7. Don't miss the Carnival of Binche

People at the Binche Carnival| ©Marie-Claire
People at the Binche Carnival| ©Marie-Claire

Carnival is a world-famous celebration but certain spots on the globe are more famous for various reasons. The Carnival of Binche was recognised by UNESCO as a World Heritage Site, and is one of the oldest festivities in Brussels.

Binche is a medieval town south of the city of Brussels that attracts thousands of tourists every year for this celebration because it is so intense. It is one of the oldest carnivals in Europe and for three days the streets are filled with sumptuous costumes, fancy dress balls and lots of music. Shrove Sunday is particularly special with the parade of the Man' selles, men dressed in women's costumes.

On Shrove Tuesday, the Gilles are the stars of the show. The Gilles are characters who march through the city to the beat of drums, wearing traditional costumes with ostrich-feather hats, their characteristic wooden clogs, and red, yellow and black dresses.

8.Take a brewery tour

Beer Tasting at the Brewdog Bar| ©Hedgehog55
Beer Tasting at the Brewdog Bar| ©Hedgehog55

Belgium is world-renowned for its beer and the cold winter can be a good opportunity to go beer tasting in different bars and breweries to escape the winter. While you can find beer everywhere and you'll never be short of a bar around the corner, you can read our post on the best breweries in Brussels to find out about the different proposals and types of beers available to you.

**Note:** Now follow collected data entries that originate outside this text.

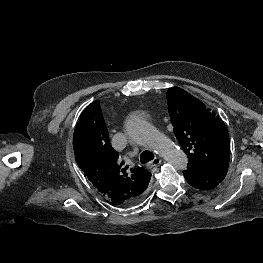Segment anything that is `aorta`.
<instances>
[{
	"instance_id": "762f6f07",
	"label": "aorta",
	"mask_w": 263,
	"mask_h": 263,
	"mask_svg": "<svg viewBox=\"0 0 263 263\" xmlns=\"http://www.w3.org/2000/svg\"><path fill=\"white\" fill-rule=\"evenodd\" d=\"M125 128L132 140L150 148L175 168L185 169L187 167L186 154L144 119L131 116L127 119Z\"/></svg>"
}]
</instances>
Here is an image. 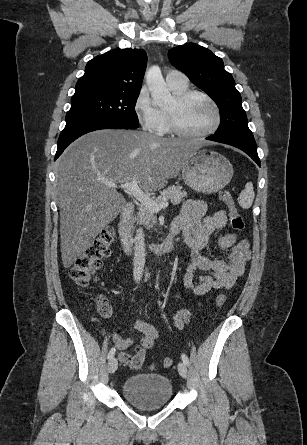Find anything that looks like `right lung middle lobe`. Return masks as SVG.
<instances>
[{
  "label": "right lung middle lobe",
  "instance_id": "dd1d6c3e",
  "mask_svg": "<svg viewBox=\"0 0 307 445\" xmlns=\"http://www.w3.org/2000/svg\"><path fill=\"white\" fill-rule=\"evenodd\" d=\"M139 94H89L71 98L66 124L82 120H112L131 128L138 127L135 104Z\"/></svg>",
  "mask_w": 307,
  "mask_h": 445
}]
</instances>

It may be just beer for you, but in Belgium this blonde drink is a tourist attraction in itself and has a whole universe around it that you can't miss if you visit Brussels. In fact, there are organised trips to discover Belgian beers, their history, tradition, styles and the places where they are brewed. It is also recognised as Intangible Heritage of Humanity by UNESCO for its richness and variety.

Book a beer tasting in Brussels

9. Discover Brussels illuminated

Brussels By Lights| ©Alex L
Brussels By Lights| ©Alex L

During the Christmas season, Brussels becomes a completely different city thanks to the Brussels By Lights festival. By visiting the city in winter, you can see how the city is dyed in colour and lights in a festive atmosphere.

Around 150 light installations are set up so you won't be in any doubt about what time of year it is, as you'll be immersed in a completely Christmassy atmosphere.

10. Take a trip to Bruges or Ghent

Bruges canal boat trip| ©Eric Titcombe
Bruges canal boat trip| ©Eric Titcombe

While all seasons are a good time to visit these famous cities, in winter you'll have the added bonus of winter decorations and the renowned winter markets in each of these cities.

In winter, whether you go with an organised tour or on your own, getting to Bruges from Brussels is very easy and you will discover another city with a very particular charm and considered one of the most beautiful in Europe. No visitor to Belgium wants to miss the opportunity to see it. The facades of the buildings that frame the Grote Markt square are decorated with Christmas lights that highlight their characteristic silhouettes and are a charm you can't fail to appreciate.

As for Ghent, most tourists choose to visit Ghent from Bruges because of its proximity and to make the most of the trip. Don't miss tasting the characteristic spiced wine at the Ghent Christmas market.

Book your trip to Bruges from Brussels

Temperatures in Winter

Brussels at night| ©Miguel Discart
Brussels at night| ©Miguel Discart

Winter in Belgium is cold and wet, and lasts from November until March. Average temperatures at this time of year range from 3-7°C, which is quite chilly.

But don't worry, with the right coat and a jacket to protect you from the rain, you'll be perfectly equipped for the winter season. You'll enjoy your holiday to the fullest in this city that has so much to offer. Have a good trip!